Many of Europe's most successful cities have launched an all-out war on cars. You can read about it in Monday's New York Times.
These cities are making a strong statement that they work best when they work for pedestrians, bicyclists and mass-transit users. They're saying that the era of auto primacy is over in their municipalities. It's a trend to watch because it may bring American alternative transportation policy back full circle.
Cars have always been a challenge for cities. The first reaction to the car was to accommodate it all we could. Roads were widened and straightened. Blocks of buildings were demolished to make way for acres of cheap surface parking lots. The whole way we did retail shopping changed to indoor malls surrounded by parking, sucking shops from downtowns that couldn't compete, no matter how much they amputated themselves to make way for more parking.

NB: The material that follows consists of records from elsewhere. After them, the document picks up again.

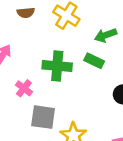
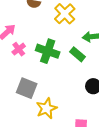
pink cross: (24, 88) -> (19, 49), moved

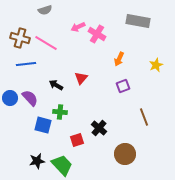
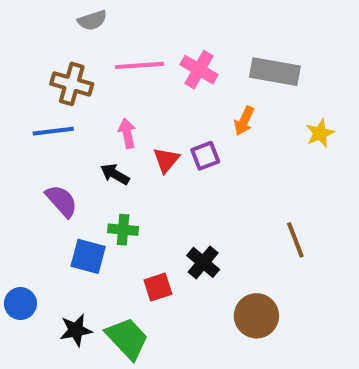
gray rectangle: (138, 21) -> (275, 72), moved
pink arrow: (78, 27) -> (127, 133), moved, turned 104
brown cross: (20, 38) -> (72, 84), moved
pink line: (46, 43) -> (139, 65), moved, turned -35
purple square: (123, 86) -> (205, 156), moved
blue circle: (10, 98) -> (20, 304), moved

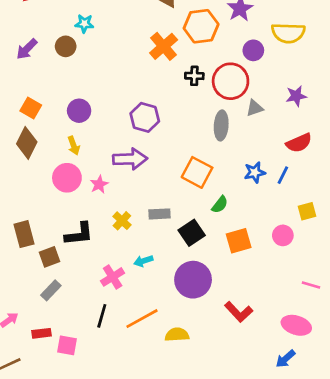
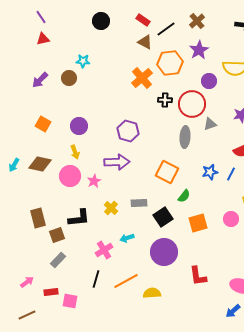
brown diamond: (27, 143) -> (40, 164), moved, turned 75
red L-shape: (239, 312) -> (198, 276), turned 35

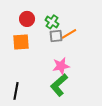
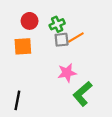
green cross: (52, 22) -> (57, 24), turned 32
green L-shape: (59, 85) -> (82, 94), moved

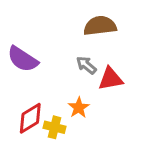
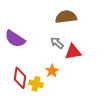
red diamond: (30, 118) -> (20, 78), turned -50

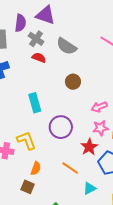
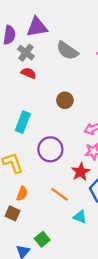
purple triangle: (45, 15) -> (37, 27), turned -30
gray semicircle: (66, 46) -> (67, 51), moved
cyan rectangle: (35, 103) -> (23, 122), turned 36
cyan triangle: (90, 188) -> (80, 217), turned 48

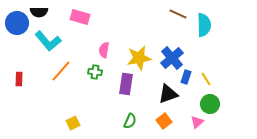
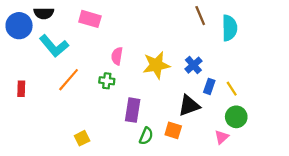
brown line: (178, 14) -> (200, 16), turned 42
blue cross: (172, 58) -> (193, 65), size x0.7
purple rectangle: (126, 84) -> (133, 110), moved
orange square: (164, 121) -> (173, 130), moved, turned -35

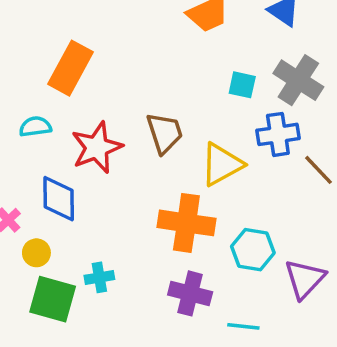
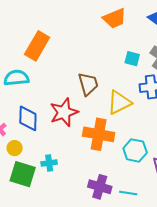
cyan semicircle: (35, 127) -> (16, 78), size x1.4
red star: (97, 148) -> (64, 112), moved
purple cross: (190, 293) -> (100, 187), moved

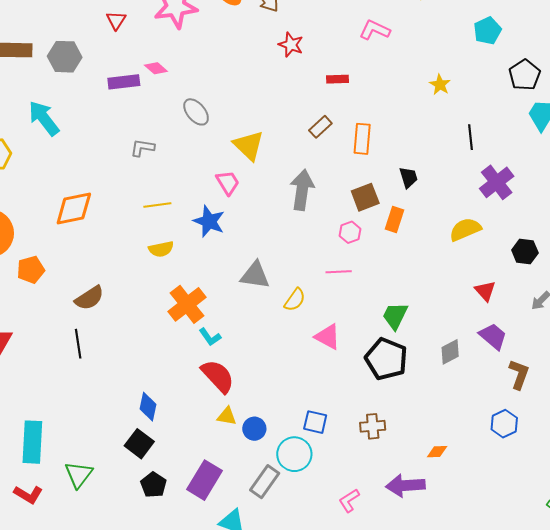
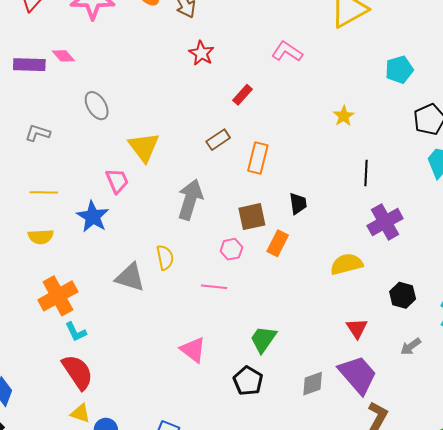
red rectangle: (338, 79) -> (243, 95), turned -55
yellow semicircle: (295, 300) -> (165, 257), moved, turned -55
purple trapezoid: (493, 336) -> (358, 375), size x1.4
black pentagon: (386, 359) -> (248, 381), size x0.7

That was followed by a couple of decades of unapologetic anti-car activism among alternative transportation advocates and planners. In the 1970s and 1980s we limited parking, converted streets to pedestrian malls and invented traffic calming techniques.

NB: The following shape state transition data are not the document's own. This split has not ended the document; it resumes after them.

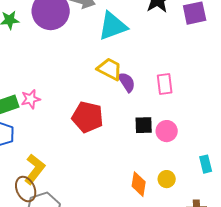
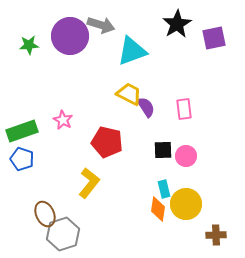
pink star: (31, 99) -> (63, 120), moved, turned -30
cyan rectangle: (206, 164) -> (164, 189), moved
yellow L-shape: (35, 169) -> (89, 183), moved
yellow circle: (167, 179) -> (186, 204), size x1.8

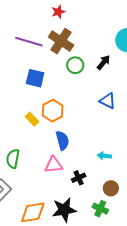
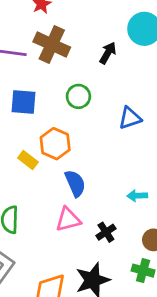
black arrow: (104, 62) -> (108, 53), moved
green circle: (75, 65) -> (78, 96), moved
blue triangle: (108, 101) -> (130, 118), turned -36

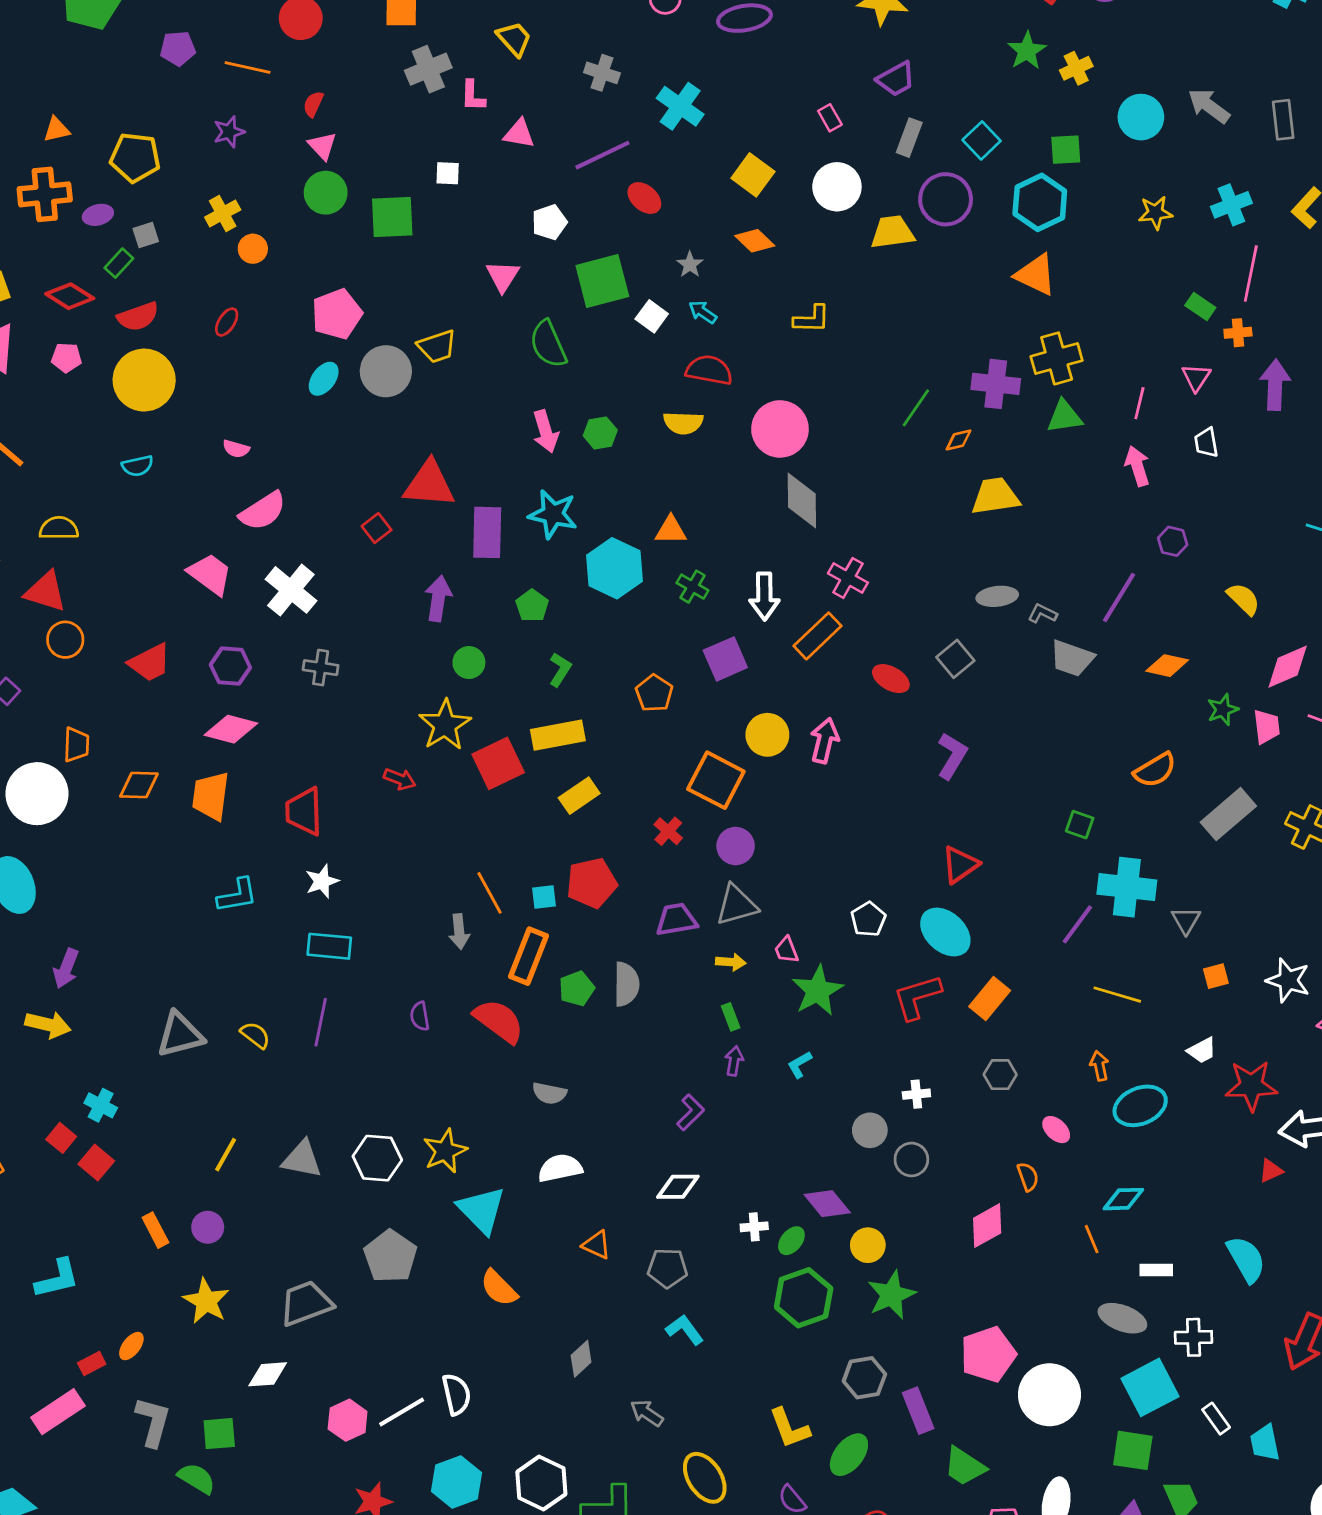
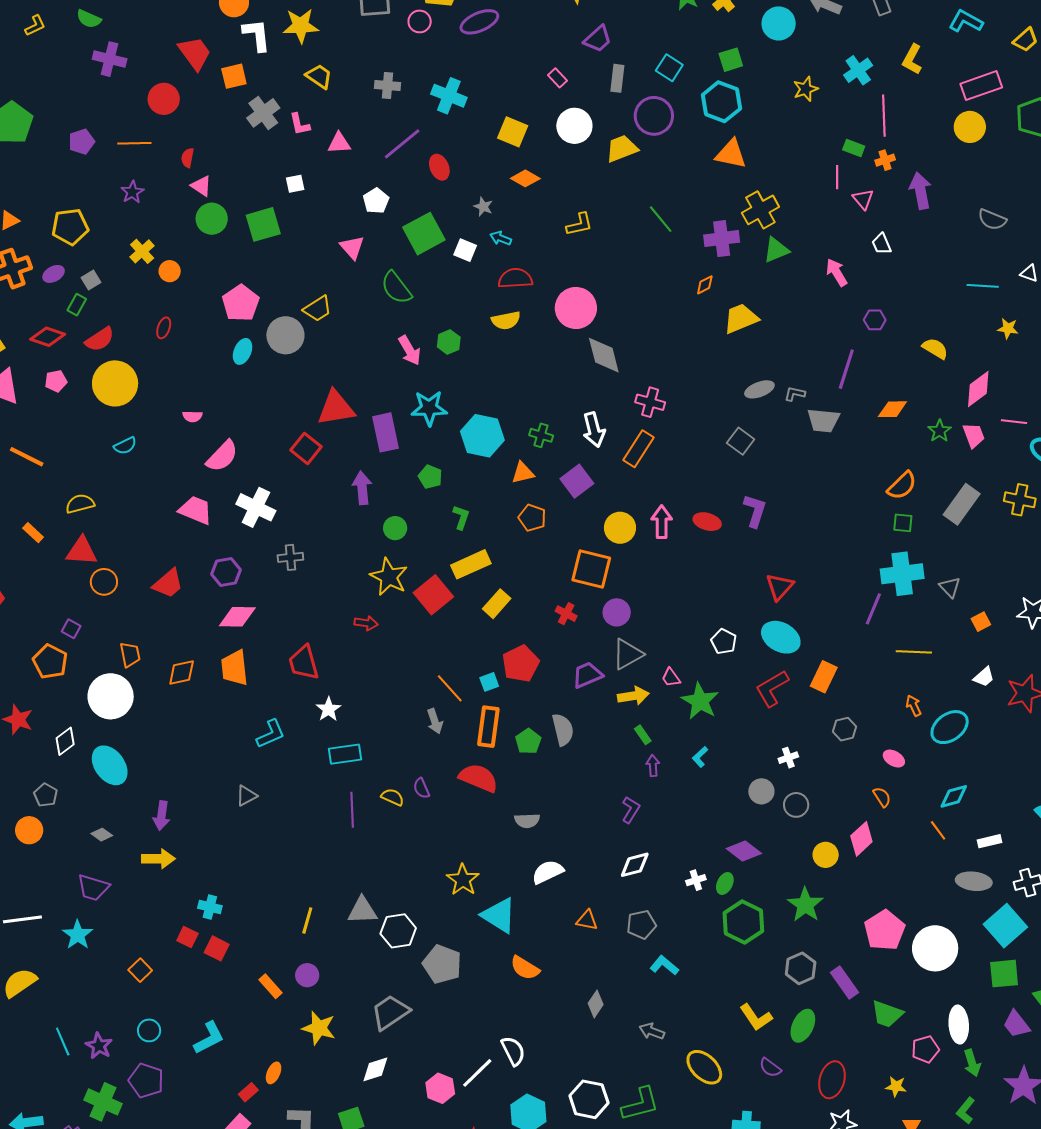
red ellipse: (644, 198) -> (439, 167), turned 40
pink line: (1139, 403) -> (837, 177), moved
green line: (916, 408) -> (661, 219), moved, turned -60
red square: (377, 528) -> (306, 448), size x1.4
orange triangle: (671, 530) -> (523, 473), moved
red ellipse: (891, 679) -> (707, 522), moved
green square: (1080, 825) -> (903, 523), moved
yellow arrow: (731, 962) -> (633, 696), size x1.4
gray triangle: (180, 1035) -> (246, 796), moved, size x0.6
yellow semicircle: (255, 1035) -> (393, 797), moved
white hexagon: (377, 1158) -> (398, 931), moved
yellow circle: (868, 1245) -> (826, 855), moved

But in recent years there has been a softening of that approach. In fact, I often discouraged my friends in the environmental movement from using statements like, "We just want to get people out of their cars." To me and to a lot of others, that kind of talk came off as condescending. The better approach I felt was to talk about freedom of choice. Sure, most of us drive. But shouldn't we also have the freedom to walk or bike in safety? Shouldn't our kids?

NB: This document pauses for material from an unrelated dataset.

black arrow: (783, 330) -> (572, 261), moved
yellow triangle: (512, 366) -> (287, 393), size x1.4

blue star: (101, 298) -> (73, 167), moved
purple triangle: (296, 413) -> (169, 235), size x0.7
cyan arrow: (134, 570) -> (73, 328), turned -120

So, our policies weren't anti-car, but pro-choice. And sometimes that even meant building more parking. When I left office I was wrestling with the question of just how big to make the new underground Government East ramp. It currently serves about 400 cars, but the new underground configuration could serve as many as 1,200. That's the option local developers would like. They reason that even if you don't need all that parking right now, we'll be stuck with what we've got if we don't dig as deep an underground ramp as we can right now.
European cities are taking a different, harsher tact. They're closing more streets, narrowing others, and actually timing stop lights for maximum motorist interruption. Their design codes have maximum parking allowed for new developments, not minimums as we do in the U.S. In fact, entire communities like Vaubon in Freiburg, Germany don't allow cars at all.
I have been a passionate pro-choicer, always careful not to dis the auto, but to promote equality of transportation and freedom of choice. But I've been to places where cars take a back seat to peds, bikes and mass transit and those cities are vibrant, fun and safe.
If Madison is going to be the cutting-edge city we want it to be, is it time for a more aggressive, less sanguine, approach?